The “failure to systematically and clearly address meaningful groundwork for interoperability at the start of the program,” they wrote, “could lead to costly obstacles that are potentially fatal to the success of the program.”
Among other concerns, the Senators cited so-called “code creep,” increased billing that some have said actually reflects more accurate accounting of services rendered. The Senators also cited something they and some others consider more problematic: habitual copy-and-pasting patient data, by some clinicians possibly weary or inexperienced with computers, which can lead to potentially serious medical errors.
“The ability to quickly and easily generate documentation data deserves careful scrutiny as both a benefit and a risk of increased use of health IT,” the Senators wrote. “Without proper oversight it is especially concerning, particularly in light of the way the Medicare system currently uses claims data instead of patient outcome-based information to reimburse providers and monitor global changes in clinical patterns and practices.”

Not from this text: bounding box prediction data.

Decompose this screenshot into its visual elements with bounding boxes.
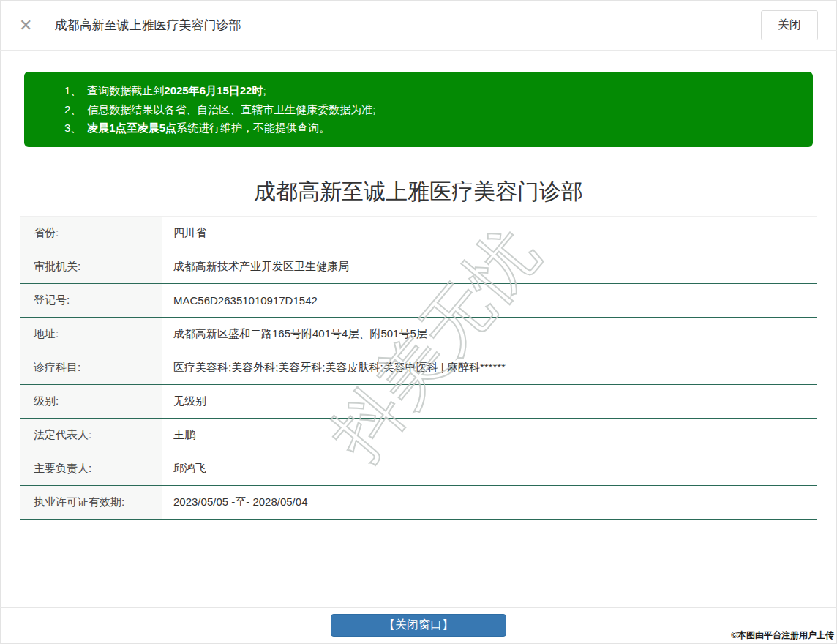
row-value: 成都高新技术产业开发区卫生健康局 <box>162 260 349 274</box>
row-label: 省份: <box>20 217 162 250</box>
notice-item-3: 3、凌晨1点至凌晨5点系统进行维护，不能提供查询。 <box>64 119 798 138</box>
notice-item-text: 系统进行维护，不能提供查询。 <box>176 121 330 134</box>
table-row-approval-authority: 审批机关: 成都高新技术产业开发区卫生健康局 <box>20 250 817 284</box>
table-row-address: 地址: 成都高新区盛和二路165号附401号4层、附501号5层 <box>20 318 817 351</box>
row-label: 地址: <box>20 318 162 351</box>
notice-item-text: ; <box>263 84 266 97</box>
notice-banner: 1、查询数据截止到2025年6月15日22时; 2、信息数据结果以各省、自治区、… <box>24 72 813 147</box>
row-value: 无级别 <box>162 394 206 408</box>
row-value: 医疗美容科;美容外科;美容牙科;美容皮肤科;美容中医科 | 麻醉科****** <box>162 361 506 375</box>
notice-item-2: 2、信息数据结果以各省、自治区、直辖市卫生健康委数据为准; <box>64 100 798 119</box>
close-window-button[interactable]: 【关闭窗口】 <box>331 614 506 637</box>
notice-item-number: 3、 <box>64 121 81 134</box>
notice-item-text: 查询数据截止到 <box>87 84 164 97</box>
table-row-province: 省份: 四川省 <box>20 217 817 250</box>
row-value: 邱鸿飞 <box>162 462 206 476</box>
row-label: 登记号: <box>20 284 162 317</box>
notice-item-bold-text: 凌晨1点至凌晨5点 <box>87 121 176 134</box>
notice-item-1: 1、查询数据截止到2025年6月15日22时; <box>64 81 798 100</box>
institution-detail-modal: ✕ 成都高新至诚上雅医疗美容门诊部 关闭 1、查询数据截止到2025年6月15日… <box>0 0 837 644</box>
table-row-level: 级别: 无级别 <box>20 385 817 419</box>
modal-footer: 【关闭窗口】 <box>0 607 837 644</box>
row-value: 四川省 <box>162 226 206 240</box>
row-label: 级别: <box>20 385 162 418</box>
notice-item-number: 2、 <box>64 103 81 116</box>
row-label: 诊疗科目: <box>20 351 162 384</box>
notice-item-number: 1、 <box>64 84 81 97</box>
modal-header: ✕ 成都高新至诚上雅医疗美容门诊部 关闭 <box>0 0 837 51</box>
row-label: 审批机关: <box>20 250 162 283</box>
row-label: 执业许可证有效期: <box>20 486 162 519</box>
table-row-legal-representative: 法定代表人: 王鹏 <box>20 419 817 452</box>
row-label: 法定代表人: <box>20 419 162 452</box>
institution-details-table: 省份: 四川省 审批机关: 成都高新技术产业开发区卫生健康局 登记号: MAC5… <box>20 216 817 520</box>
notice-item-bold-text: 2025年6月15日22时 <box>164 84 263 97</box>
modal-header-title: 成都高新至诚上雅医疗美容门诊部 <box>54 17 241 34</box>
row-value: 王鹏 <box>162 428 195 442</box>
close-x-icon[interactable]: ✕ <box>19 18 32 34</box>
table-row-medical-subjects: 诊疗科目: 医疗美容科;美容外科;美容牙科;美容皮肤科;美容中医科 | 麻醉科*… <box>20 351 817 385</box>
row-value: MAC56D26351010917D1542 <box>162 294 318 307</box>
institution-title: 成都高新至诚上雅医疗美容门诊部 <box>0 175 837 209</box>
row-label: 主要负责人: <box>20 452 162 485</box>
table-row-principal: 主要负责人: 邱鸿飞 <box>20 452 817 486</box>
notice-item-text: 信息数据结果以各省、自治区、直辖市卫生健康委数据为准; <box>87 103 375 116</box>
header-close-button[interactable]: 关闭 <box>761 10 818 40</box>
row-value: 2023/05/05 -至- 2028/05/04 <box>162 495 307 509</box>
table-row-registration-number: 登记号: MAC56D26351010917D1542 <box>20 284 817 318</box>
row-value: 成都高新区盛和二路165号附401号4层、附501号5层 <box>162 327 427 341</box>
table-row-license-validity: 执业许可证有效期: 2023/05/05 -至- 2028/05/04 <box>20 486 817 520</box>
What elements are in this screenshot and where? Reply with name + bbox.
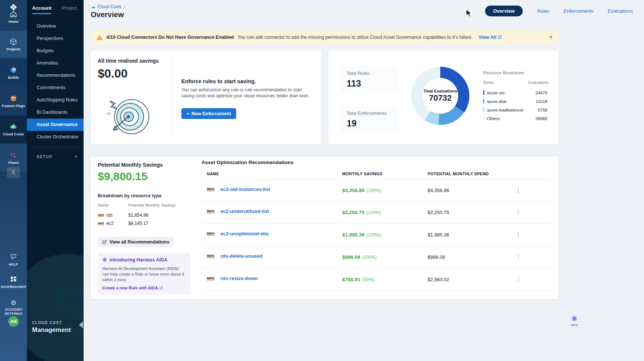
evaluations-donut[interactable]: Total Evaluations 70732 xyxy=(411,67,469,125)
sidebar-item-perspectives[interactable]: Perspectives xyxy=(27,32,84,45)
sidebar-item-commitments[interactable]: Commitments xyxy=(27,82,84,94)
view-all-label: View All xyxy=(479,35,496,40)
sidebar-item-autostopping-rules[interactable]: AutoStopping Rules xyxy=(27,94,84,106)
main-content: ☁ Cloud Costs › Overview Overview Rules … xyxy=(84,0,644,361)
rail-item-projects[interactable]: Projects xyxy=(0,31,27,58)
row-menu-icon[interactable]: ⋮ xyxy=(516,231,521,238)
total-rules-label: Total Rules xyxy=(347,71,393,76)
realised-savings-title: All time realised savings xyxy=(98,58,159,64)
enforce-description: You can enforce/run any rule or rule rec… xyxy=(181,87,310,99)
sidebar-item-cluster-orchestrator[interactable]: Cluster Orchestrator xyxy=(27,131,84,143)
sidebar-item-overview[interactable]: Overview xyxy=(27,20,84,32)
aws-icon: aws xyxy=(207,276,215,280)
view-all-recommendations-button[interactable]: View all Recommendations xyxy=(98,237,174,247)
breadcrumb-cloud-costs[interactable]: Cloud Costs xyxy=(97,4,122,9)
recommendation-link[interactable]: ec2-old-instances-list xyxy=(221,186,270,192)
tab-rules[interactable]: Rules xyxy=(537,8,549,14)
monthly-spend-value: $4,356.86 xyxy=(428,188,449,193)
aws-icon: aws xyxy=(98,221,104,225)
breakdown-name: azure.disk xyxy=(487,99,506,104)
tab-evaluations[interactable]: Evaluations xyxy=(608,8,633,14)
sidebar-item-recommendations[interactable]: Recommendations xyxy=(27,69,84,82)
builds-icon xyxy=(9,66,18,74)
pm-col-savings: Potential Monthly Savings xyxy=(128,203,176,207)
donut-center-value: 70732 xyxy=(429,93,451,103)
pm-savings: $1,654.98 xyxy=(128,213,148,218)
module-picker-icon[interactable]: ⠿ xyxy=(7,167,20,178)
tab-enforcements[interactable]: Enforcements xyxy=(564,8,594,14)
sidebar-scope-tabs: Account Project xyxy=(32,5,77,14)
svg-text:$: $ xyxy=(12,125,14,129)
new-enforcement-button[interactable]: + New Enforcement xyxy=(181,108,236,119)
pm-row-rds: aws rds $1,654.98 xyxy=(98,211,189,219)
banner-message: You can edit connector to add the missin… xyxy=(238,35,473,40)
breakdown-row: azure.loadbalancer 5758 xyxy=(483,106,547,114)
rec-col-savings: MONTHLY SAVINGS xyxy=(342,172,382,176)
table-row: awsec2-old-instances-list $4,356.86(100%… xyxy=(201,179,551,201)
sidebar-item-bi-dashboards[interactable]: BI Dashboards xyxy=(27,106,84,119)
sidebar-collapse-icon[interactable] xyxy=(79,321,83,328)
pm-name: ec2 xyxy=(106,221,113,226)
aws-icon: aws xyxy=(207,253,215,258)
row-menu-icon[interactable]: ⋮ xyxy=(516,187,521,194)
external-link-icon xyxy=(102,240,107,244)
aida-header: ❋ Introducing Harness AIDA xyxy=(102,257,185,263)
rail-item-account-settings[interactable]: ⚙ ACCOUNT SETTINGS xyxy=(0,297,27,318)
breakdown-value: 24473 xyxy=(535,91,547,95)
recommendations-table: awsec2-old-instances-list $4,356.86(100%… xyxy=(201,179,551,291)
pm-col-name: Name xyxy=(98,203,109,207)
aida-fab-label: AIDA xyxy=(571,323,578,327)
close-icon[interactable]: × xyxy=(549,34,553,41)
tab-project[interactable]: Project xyxy=(62,5,77,14)
aws-icon: aws xyxy=(207,208,215,213)
recommendation-link[interactable]: rds-delete-unused xyxy=(221,253,263,259)
total-enforcements-box: Total Enforcements 19 xyxy=(341,106,398,132)
aws-icon: aws xyxy=(207,186,215,191)
breadcrumb: ☁ Cloud Costs › xyxy=(91,4,125,9)
sidebar-setup-toggle[interactable]: SETUP ▾ xyxy=(27,151,84,162)
resource-breakdown-title: Resource Breakdown xyxy=(483,70,524,75)
footer-line2: Management xyxy=(32,326,71,334)
row-menu-icon[interactable]: ⋮ xyxy=(516,276,521,283)
sidebar-item-budgets[interactable]: Budgets xyxy=(27,45,84,57)
projects-icon xyxy=(9,38,18,46)
rail-item-home[interactable]: Home xyxy=(0,5,27,28)
pm-row-ec2: aws ec2 $8,145.17 xyxy=(98,219,189,227)
row-menu-icon[interactable]: ⋮ xyxy=(516,254,521,260)
monthly-savings-value: $2,250.75(100%) xyxy=(342,210,381,215)
breakdown-value: 11518 xyxy=(536,99,547,104)
row-menu-icon[interactable]: ⋮ xyxy=(516,209,521,216)
tab-account[interactable]: Account xyxy=(32,5,51,14)
recommendation-link[interactable]: rds-resize-down xyxy=(221,276,258,281)
recommendations-title: Asset Optimization Recommendations xyxy=(201,160,294,165)
monthly-spend-value: $1,985.36 xyxy=(428,232,449,238)
rail-item-builds[interactable]: Builds xyxy=(0,59,27,87)
breakdown-col-name: Name xyxy=(483,80,494,85)
user-avatar[interactable]: AM xyxy=(8,316,19,327)
rail-item-feature-flags[interactable]: Feature Flags xyxy=(0,87,27,115)
cloud-costs-breadcrumb-icon: ☁ xyxy=(91,4,96,9)
external-link-icon xyxy=(498,35,502,39)
donut-center: Total Evaluations 70732 xyxy=(422,78,458,114)
sidebar-item-asset-governance[interactable]: Asset Governance xyxy=(27,119,84,131)
create-rule-aida-link[interactable]: Create a new Rule with AIDA xyxy=(102,286,185,290)
breadcrumb-separator: › xyxy=(124,4,125,9)
recommendations-card: Potential Monthly Savings $9,800.15 Brea… xyxy=(91,157,559,299)
tab-overview[interactable]: Overview xyxy=(485,6,523,16)
rail-item-dashboards[interactable]: DASHBOARDS xyxy=(0,273,27,291)
monthly-spend-value: $2,563.02 xyxy=(428,277,449,282)
rail-item-help[interactable]: ? HELP xyxy=(0,251,27,269)
aida-description: Harness AI Development Assistant (AIDA) … xyxy=(102,266,185,283)
rail-item-cloud-costs[interactable]: $ Cloud Costs xyxy=(0,116,27,143)
sidebar-menu: Overview Perspectives Budgets Anomalies … xyxy=(27,20,84,162)
sidebar-item-anomalies[interactable]: Anomalies xyxy=(27,57,84,69)
aws-icon: aws xyxy=(98,213,104,217)
pm-savings: $8,145.17 xyxy=(128,221,148,226)
recommendation-link[interactable]: ec2-underutilized-list xyxy=(221,208,269,214)
recommendation-link[interactable]: ec2-unoptimized-ebs xyxy=(221,231,269,236)
aida-fab-button[interactable]: ❋ AIDA xyxy=(571,314,578,327)
view-all-link[interactable]: View All xyxy=(479,35,502,40)
rail-label-builds: Builds xyxy=(8,76,19,80)
legend-swatch xyxy=(483,107,484,112)
table-row: awsec2-underutilized-list $2,250.75(100%… xyxy=(201,201,551,224)
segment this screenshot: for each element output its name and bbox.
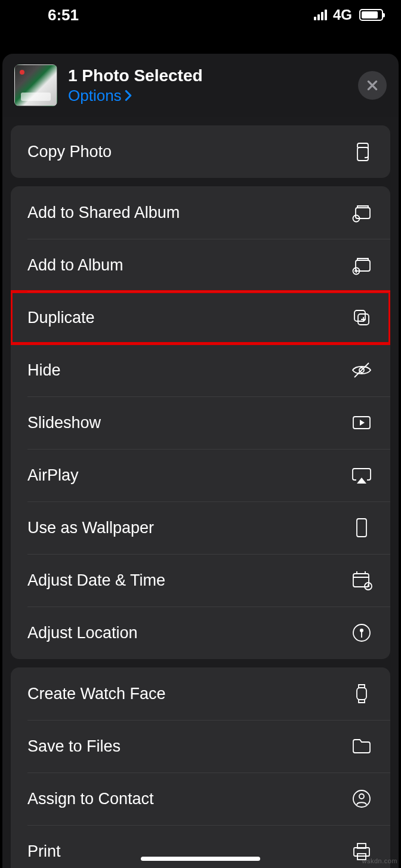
- adjust-date-item[interactable]: Adjust Date & Time: [11, 554, 390, 607]
- assign-contact-label: Assign to Contact: [27, 790, 154, 808]
- close-button[interactable]: [358, 71, 387, 100]
- duplicate-icon: [348, 304, 375, 331]
- contact-icon: [348, 786, 375, 812]
- copy-photo-item[interactable]: Copy Photo: [11, 125, 390, 178]
- adjust-location-label: Adjust Location: [27, 624, 138, 642]
- duplicate-item[interactable]: Duplicate: [11, 291, 390, 344]
- copy-photo-label: Copy Photo: [27, 143, 112, 161]
- network-type: 4G: [333, 7, 352, 23]
- status-indicators: 4G: [314, 7, 383, 23]
- cellular-signal-icon: [314, 10, 327, 20]
- print-item[interactable]: Print: [11, 825, 390, 868]
- calendar-clock-icon: [348, 567, 375, 593]
- save-files-item[interactable]: Save to Files: [11, 720, 390, 772]
- sheet-header: 1 Photo Selected Options: [2, 54, 399, 117]
- slideshow-item[interactable]: Slideshow: [11, 396, 390, 449]
- save-files-label: Save to Files: [27, 737, 121, 756]
- watermark: wskdn.com: [362, 857, 397, 864]
- svg-rect-17: [354, 848, 369, 856]
- selection-title: 1 Photo Selected: [68, 66, 347, 85]
- watch-face-label: Create Watch Face: [27, 685, 166, 703]
- home-indicator[interactable]: [141, 857, 260, 861]
- svg-rect-3: [356, 260, 370, 271]
- print-label: Print: [27, 842, 61, 861]
- phone-icon: [348, 515, 375, 541]
- slideshow-icon: [348, 410, 375, 436]
- hide-item[interactable]: Hide: [11, 344, 390, 396]
- add-shared-album-label: Add to Shared Album: [27, 204, 180, 222]
- assign-contact-item[interactable]: Assign to Contact: [11, 772, 390, 825]
- svg-point-13: [360, 629, 363, 632]
- action-group-1: Copy Photo: [11, 125, 390, 178]
- adjust-location-item[interactable]: Adjust Location: [11, 607, 390, 659]
- add-album-item[interactable]: Add to Album: [11, 239, 390, 291]
- hide-label: Hide: [27, 361, 61, 380]
- airplay-icon: [348, 462, 375, 488]
- options-label: Options: [68, 87, 122, 105]
- action-group-2: Add to Shared Album Add to Album Duplica…: [11, 186, 390, 659]
- action-group-3: Create Watch Face Save to Files Assign t…: [11, 667, 390, 868]
- airplay-item[interactable]: AirPlay: [11, 449, 390, 501]
- wallpaper-label: Use as Wallpaper: [27, 519, 154, 537]
- copy-photo-icon: [348, 138, 375, 165]
- close-icon: [366, 79, 379, 92]
- svg-rect-14: [357, 688, 366, 700]
- svg-rect-1: [356, 208, 370, 218]
- actions-container: Copy Photo Add to Shared Album Add to Al…: [2, 117, 399, 868]
- svg-rect-9: [357, 519, 366, 537]
- add-album-label: Add to Album: [27, 256, 124, 275]
- svg-rect-10: [353, 574, 369, 587]
- slideshow-label: Slideshow: [27, 414, 101, 432]
- options-button[interactable]: Options: [68, 87, 347, 105]
- folder-icon: [348, 733, 375, 759]
- add-album-icon: [348, 252, 375, 278]
- battery-icon: [359, 9, 383, 21]
- duplicate-label: Duplicate: [27, 309, 95, 327]
- shared-album-icon: [348, 199, 375, 226]
- status-time: 6:51: [48, 6, 79, 24]
- photo-thumbnail[interactable]: [14, 64, 57, 106]
- location-pin-icon: [348, 620, 375, 646]
- watch-icon: [348, 681, 375, 707]
- airplay-label: AirPlay: [27, 466, 79, 485]
- chevron-right-icon: [124, 90, 132, 101]
- adjust-date-label: Adjust Date & Time: [27, 571, 165, 590]
- add-shared-album-item[interactable]: Add to Shared Album: [11, 186, 390, 239]
- watch-face-item[interactable]: Create Watch Face: [11, 667, 390, 720]
- hide-icon: [348, 357, 375, 383]
- svg-rect-0: [357, 147, 368, 161]
- svg-point-16: [359, 794, 364, 799]
- wallpaper-item[interactable]: Use as Wallpaper: [11, 501, 390, 554]
- share-sheet: 1 Photo Selected Options Copy Photo Add …: [2, 54, 399, 868]
- status-bar: 6:51 4G: [0, 0, 401, 30]
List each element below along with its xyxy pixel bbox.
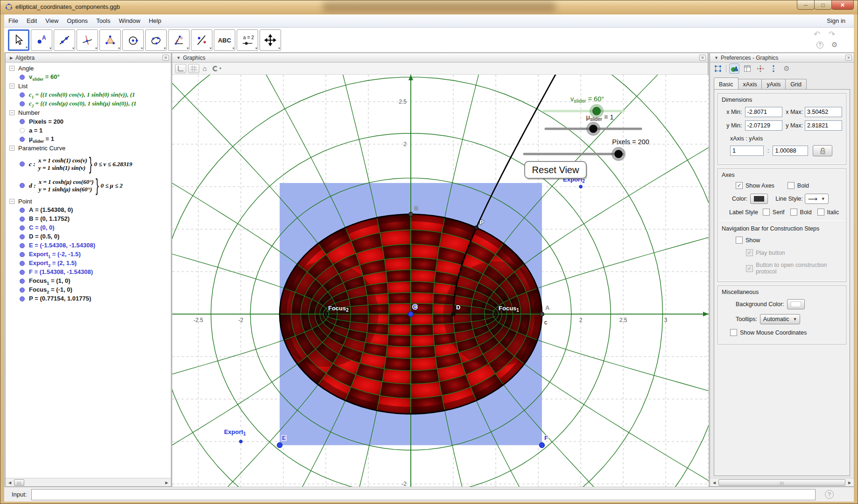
- tool-slider[interactable]: a = 2 ▾: [237, 29, 258, 51]
- visibility-dot[interactable]: [20, 101, 25, 106]
- redo-icon[interactable]: ↷: [829, 29, 835, 39]
- serif-checkbox[interactable]: ✓: [763, 209, 770, 216]
- minimize-button[interactable]: ─: [797, 0, 815, 10]
- category-angle[interactable]: −Angle: [6, 64, 171, 73]
- prefs-global-icon[interactable]: ⚙: [781, 63, 792, 74]
- preferences-close-icon[interactable]: ✕: [845, 55, 852, 61]
- menu-help[interactable]: Help: [145, 15, 166, 27]
- category-number[interactable]: −Number: [6, 108, 171, 117]
- home-icon[interactable]: ⌂: [201, 64, 208, 72]
- italic-checkbox[interactable]: ✓: [817, 209, 824, 216]
- visibility-dot[interactable]: [20, 183, 25, 188]
- algebra-item-point[interactable]: Focus1 = (1, 0): [6, 277, 171, 286]
- close-button[interactable]: ✕: [831, 0, 854, 10]
- tool-perpendicular-line[interactable]: ▾: [77, 29, 98, 51]
- protocol-button-checkbox[interactable]: ✓: [746, 265, 753, 272]
- algebra-item-point[interactable]: Export2 = (2, 1.5): [6, 259, 171, 268]
- axes-color-button[interactable]: [750, 194, 768, 204]
- slider-knob[interactable]: [589, 125, 598, 133]
- point-Export2[interactable]: [579, 185, 582, 188]
- xmax-field[interactable]: [805, 107, 842, 117]
- background-color-button[interactable]: [787, 299, 805, 309]
- algebra-item-a[interactable]: a = 1: [6, 126, 171, 135]
- preferences-horizontal-scrollbar[interactable]: ◀ ||| ▶: [710, 478, 854, 486]
- algebra-item-point[interactable]: E = (-1.54308, -1.54308): [6, 241, 171, 250]
- algebra-horizontal-scrollbar[interactable]: ◀ ||| ▶: [6, 478, 171, 486]
- lock-ratio-button[interactable]: [813, 145, 832, 156]
- axes-bold-checkbox[interactable]: ✓: [788, 182, 795, 189]
- algebra-item-point[interactable]: Focus2 = (-1, 0): [6, 286, 171, 294]
- ymin-field[interactable]: [745, 120, 782, 131]
- menu-file[interactable]: File: [4, 15, 22, 27]
- point-Export1[interactable]: [239, 440, 242, 443]
- visibility-dot[interactable]: [20, 252, 25, 257]
- menu-tools[interactable]: Tools: [92, 15, 114, 27]
- tool-reflect[interactable]: ▾: [191, 29, 212, 51]
- algebra-item-point[interactable]: B = (0, 1.1752): [6, 215, 171, 224]
- undo-icon[interactable]: ↶: [814, 29, 820, 39]
- help-icon[interactable]: ?: [816, 42, 823, 49]
- point-C[interactable]: [408, 312, 414, 317]
- ratio-x-field[interactable]: [730, 146, 764, 156]
- menu-edit[interactable]: Edit: [22, 15, 41, 27]
- slider-knob[interactable]: [614, 150, 623, 158]
- algebra-item-point[interactable]: P = (0.77154, 1.01775): [6, 294, 171, 303]
- tool-text[interactable]: ABC ▾: [214, 29, 235, 51]
- point-B[interactable]: [409, 212, 413, 217]
- visibility-dot[interactable]: [20, 208, 25, 213]
- maximize-button[interactable]: □: [814, 0, 832, 10]
- menu-options[interactable]: Options: [63, 15, 92, 27]
- navbar-show-checkbox[interactable]: ✓: [736, 237, 743, 244]
- slider-knob[interactable]: [592, 107, 601, 115]
- visibility-dot[interactable]: [20, 217, 25, 222]
- ratio-y-field[interactable]: [773, 146, 808, 156]
- mouse-coordinates-checkbox[interactable]: ✓: [730, 329, 737, 336]
- algebra-item-c2[interactable]: c2 = {(1 cosh(μ) cos(0), 1 sinh(μ) sin(0…: [6, 99, 171, 108]
- point-Focus2[interactable]: [324, 313, 327, 316]
- tool-line[interactable]: ▾: [54, 29, 75, 51]
- visibility-dot[interactable]: [20, 234, 25, 239]
- algebra-item-point[interactable]: Export1 = (-2, -1.5): [6, 250, 171, 259]
- visibility-dot[interactable]: [20, 261, 25, 266]
- menu-view[interactable]: View: [41, 15, 63, 27]
- algebra-item-point[interactable]: F = (1.54308, -1.54308): [6, 268, 171, 277]
- visibility-dot[interactable]: [20, 92, 25, 98]
- category-parametric-curve[interactable]: −Parametric Curve: [6, 144, 171, 153]
- point-Focus1[interactable]: [494, 313, 498, 316]
- algebra-collapse-icon[interactable]: ▶: [10, 56, 13, 60]
- prefs-objects-icon[interactable]: [713, 63, 723, 74]
- algebra-header[interactable]: ▶ Algebra ✕: [6, 53, 171, 63]
- command-input[interactable]: [31, 489, 816, 500]
- algebra-item-point[interactable]: A = (1.54308, 0): [6, 206, 171, 215]
- algebra-item-curve-c[interactable]: c : x = 1 cosh(1) cos(ν)y = 1 sinh(1) si…: [6, 154, 171, 174]
- visibility-dot[interactable]: [20, 128, 25, 133]
- prefs-graphics-icon[interactable]: [729, 63, 739, 74]
- visibility-dot[interactable]: [20, 75, 25, 80]
- settings-gear-icon[interactable]: ⚙: [831, 41, 837, 49]
- visibility-dot[interactable]: [20, 161, 25, 167]
- algebra-close-icon[interactable]: ✕: [162, 55, 169, 61]
- algebra-item-vslider[interactable]: vslider = 60°: [6, 73, 171, 82]
- algebra-item-muslider[interactable]: μslider = 1: [6, 135, 171, 144]
- scroll-right-icon[interactable]: ▶: [163, 479, 170, 486]
- point-P[interactable]: [474, 226, 478, 230]
- tool-move-graphics-view[interactable]: ▾: [260, 29, 281, 51]
- tooltips-dropdown[interactable]: Automatic ▼: [760, 314, 801, 324]
- visibility-dot[interactable]: [20, 296, 25, 301]
- tool-move[interactable]: ▾: [8, 29, 29, 51]
- point-capturing-dropdown[interactable]: ▾: [210, 66, 223, 71]
- input-help-icon[interactable]: ?: [825, 490, 834, 499]
- category-point[interactable]: −Point: [6, 197, 171, 206]
- sign-in-link[interactable]: Sign in: [827, 17, 854, 24]
- visibility-dot[interactable]: [20, 287, 25, 293]
- preferences-collapse-icon[interactable]: ▼: [714, 56, 718, 60]
- scrollbar-thumb[interactable]: |||: [14, 479, 24, 486]
- toggle-grid-button[interactable]: [188, 64, 199, 73]
- tool-circle[interactable]: ▾: [122, 29, 144, 51]
- algebra-item-c1[interactable]: c1 = {(1 cosh(0) cos(ν), 1 sinh(0) sin(ν…: [6, 91, 171, 99]
- show-axes-checkbox[interactable]: ✓: [736, 182, 743, 189]
- point-E[interactable]: [277, 442, 282, 448]
- visibility-dot[interactable]: [20, 243, 25, 248]
- scrollbar-thumb[interactable]: |||: [718, 479, 845, 486]
- tool-point[interactable]: A ▾: [31, 29, 52, 51]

Overall, there is a “need for more rigorous data analysis of Stage 1 before moving forward into Stages 2 and 3,” they wrote. “Congress, the administration, and stakeholders must work together to ‘reboot’ the federal electronic health record incentive program in order to accomplish the goal of creating a system that allows seamless sharing of electronic health records in a manner that appropriately guards taxpayer dollars.”